When he wrote on “Renewing America’s Leadership” (Foreign Affairs, July/August 2007), US Senator Barack Obama spoke of the need to “ encourage dialogue between Pakistan and India to work toward resolving their dispute over Kashmir and between Afghanistan and Pakistan to resolve their historic differences.” 

Then came the clincher: “If Pakistan can look toward the east with greater confidence, it will be less likely to believe that its interests are best advanced through cooperation with the Taliban.”  By seeing the problems that affect the three countries through a single lens, Senator Obama showed keen insight into the sub-continent’s most enduring problem.   

But just as he raised hopes in Pakistan, he raised hackles in India.  Regardless of which party has held sway in New Delhi, the stance has been that Kashmir is not on the table. 

Nehru on down, Indian leaders have contended that were it not for Pakistani interference, Kashmiris would live in peace.  Since 9/11, periodic reminders have emanated from South Block that borders cannot be redrawn with blood.

One of India’s leading national security analysts, C. Raja Mohan, exulted in the fact that India had “fobbed off” Holbrooke but said the threat still hung in the air. He warned the US against “any high-profile intervention” in Indian affairs, diplomatic-speak for mediating on Kashmir.

Another national security figure, Brajesh Mishra, stated undiplomatically, “ India is not going to relinquish control of Jammu and Kashmir.  That is written in stone and cannot be changed.”

Such truculence is nothing new.  Objective observers such as US analyst Daniel Markey know that “intellectually, it is impossible to disentangle these problems from each other.”  However, even Markey concedes that “the smartest thing is to work on this behind the scenes.”     

Well, working behind the scenes has been tried for decades, going back to the time of President John F. Kennedy, who sent veteran diplomat William Averell Harriman to the region for exploratory discussions.  Harriman, who had negotiated the Nuclear Test Ban Treaty with the Soviets in 1963, failed to make any headway with New Delhi. 

 The time to work behind the scenes has come and gone.  A new approach is called for since the problem is still very much there.

The US should rethink its policy toward the sub-continent.  While India is unquestionably the bigger power, Pakistan is a large, strategically located country with strong ties to the Middle East and China.  It is impossible to imagine South Asia realizing its full potential if the Indo-Pakistani conflict is allowed to fester.    

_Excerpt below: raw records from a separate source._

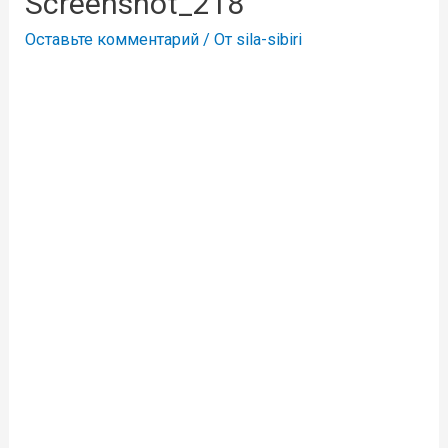
Screenshot_218
Оставьте комментарий
/ От
sila-sibiri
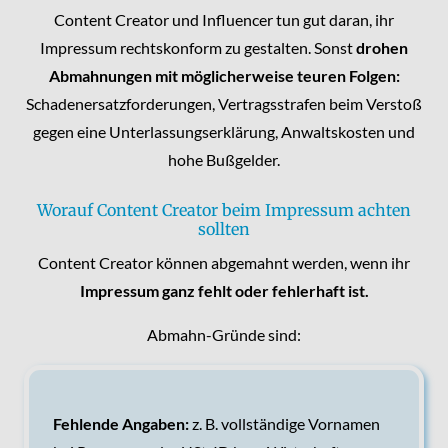
Content Creator und Influencer tun gut daran, ihr
Impressum rechtskonform zu gestalten. Sonst
drohen
Abmahnungen mit möglicherweise teuren Folgen:
Schadenersatzforderungen, Vertragsstrafen beim Verstoß
gegen eine Unterlassungserklärung, Anwaltskosten und
hohe Bußgelder.
Worauf Content Creator beim Impressum achten
sollten
Content Creator können abgemahnt werden, wenn ihr
Impressum ganz fehlt oder fehlerhaft ist.
Abmahn-Gründe sind:
Fehlende Angaben:
z. B. vollständige Vornamen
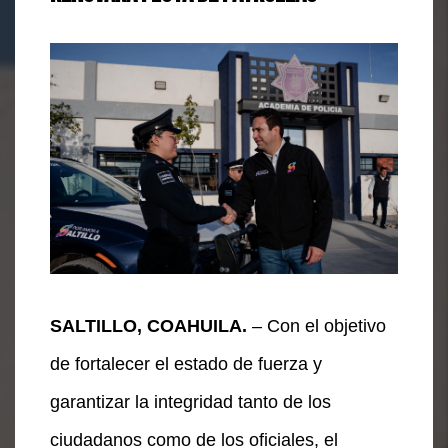
SALTILLO, COAHUILA.
– Con el objetivo
de fortalecer el estado de fuerza y
garantizar la integridad tanto de los
ciudadanos como de los oficiales, el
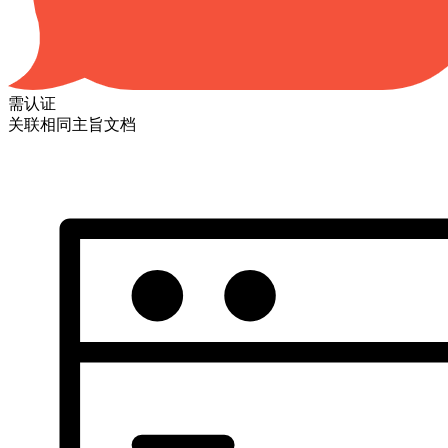
需认证
关联相同主旨文档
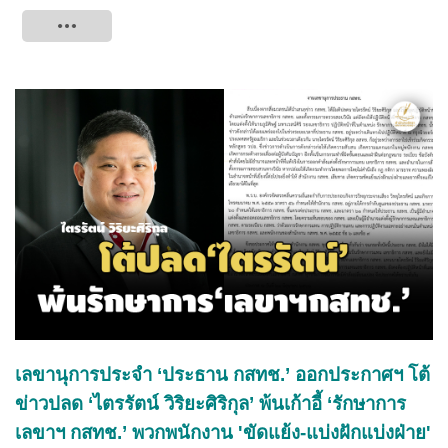
Tweet
เลขานุการประจำ ‘ประธาน กสทช.’ ออกประกาศฯ โต้
ข่าวปลด ‘ไตรรัตน์ วิริยะศิริกุล’ พ้นเก้าอี้ ‘รักษาการ
เลขาฯ กสทช.’ พวกพนักงาน 'ขัดแย้ง-แบ่งฝักแบ่งฝ่าย'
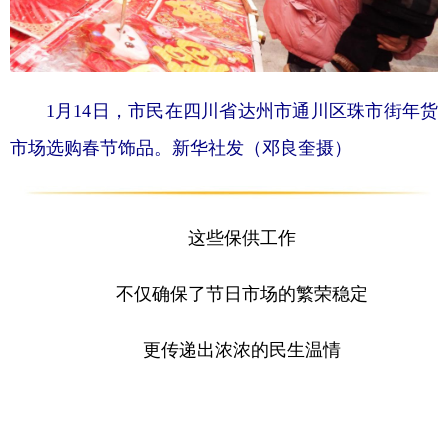
1月14日，市民在四川省达州市通川区珠市街年货
市场选购春节饰品。新华社发（邓良奎摄）
这些保供工作
不仅确保了节日市场的繁荣稳定
更传递出浓浓的民生温情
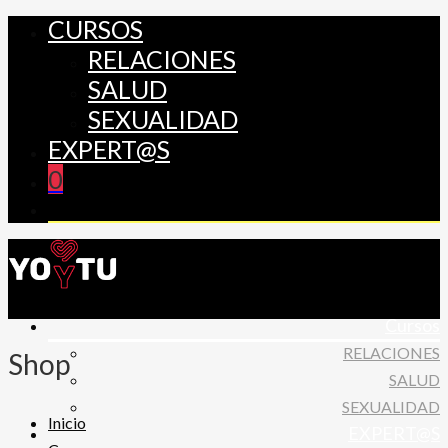
CURSOS
RELACIONES
SALUD
SEXUALIDAD
EXPERT@S
0
Cursos
RELACIONES
Shop
SALUD
SEXUALIDAD
Inicio
EXPERT@S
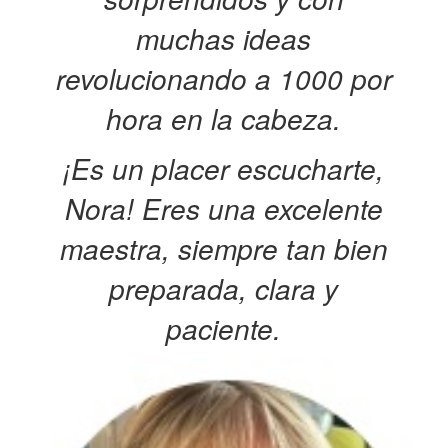
muchas ideas
revolucionando a 1000 por
hora en la cabeza.
¡Es un placer escucharte,
Nora! Eres una excelente
maestra, siempre tan bien
preparada, clara y
paciente.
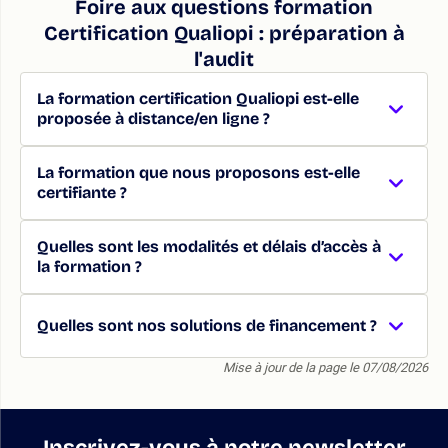
Foire aux questions formation
Certification Qualiopi : préparation à
l'audit
La formation certification Qualiopi est-elle
proposée à distance/en ligne ?
La formation que nous proposons est-elle
certifiante ?
Quelles sont les modalités et délais d’accès à
la formation ?
Quelles sont nos solutions de financement ?
Mise à jour de la page le 07/08/2026
Inscrivez-vous à notre newsletter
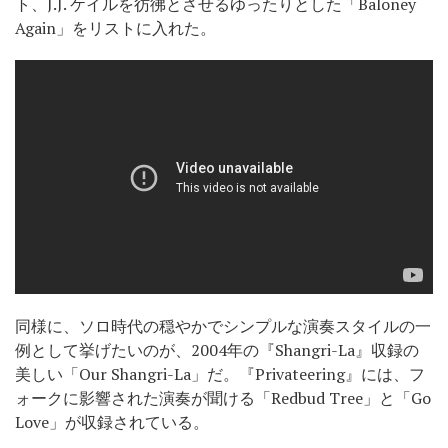
ト、J.J. ケイルを彷彿とさせるゆったりとした「Baloney
Again」をリストに入れた。
同様に、ソロ時代の穏やかでシンプルな演奏スタイルの一
例として挙げたいのが、2004年の『Shangri-La』収録の
美しい「Our Shangri-La」だ。『Privateering』には、フ
ォークに影響された演奏が聞ける「Redbud Tree」と「Go
Love」が収録されている。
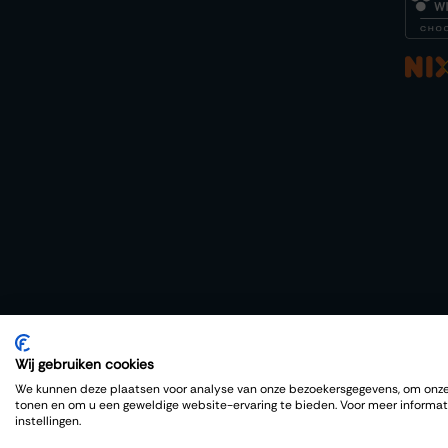
Wij gebruiken cookies
Copyright © Thiessen Wijnkoopers
We kunnen deze plaatsen voor analyse van onze bezoekersgegevens, om onze 
tonen en om u een geweldige website-ervaring te bieden. Voor meer informat
instellingen.
Nederlands
|
English (US)
Cookies Policy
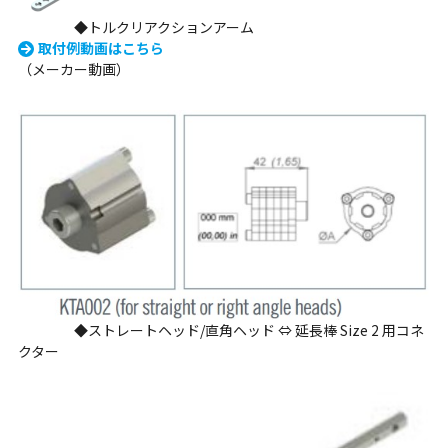
◆トルクリアクションアーム
取付例動画はこちら
（メーカー動画）
◆ストレートヘッド/直角ヘッド ⇔ 延長棒 Size 2 用コネ
クター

Historically, US ties with Pakistan have been marked with expediencyTo paraphrase Brookings’ Steve Cohen, time and time again, the US has rented out the Pakistani army to fulfill its regional objectives.  It has shown little interest in resolving Pakistan’s domestic and foreign policy objectives.

Pakistan ’s insecurity vis-à-vis India has led it to adopt a strategy based on asymmetrical warfare emphasizing the use of guerillas in Kashmir and supporting the Taliban in Afghanistan.   India is viewed as an existential threat by the Pakistani establishment, a view originally espoused by the army and now widely accepted throughout Pakistan.    

Pakistani fears reached an all-time high in 1971, when India militarily facilitated the secession of East Pakistan.  The creation of Bangladesh accelerated the nuclearization of the sub-continent.  

Pakistan has a new concern now as it evaluates India’s attempts to convert Afghanistan into a client state.  At various times since the Partition of British India, various Afghan governments have questioned the validity of the Durand Line which serves as the international border between Afghanistan and Pakistan and divides what would otherwise be an ethnically unified Pashtun nation.  Secessionist movements in the NWFP have often found an ally in India. 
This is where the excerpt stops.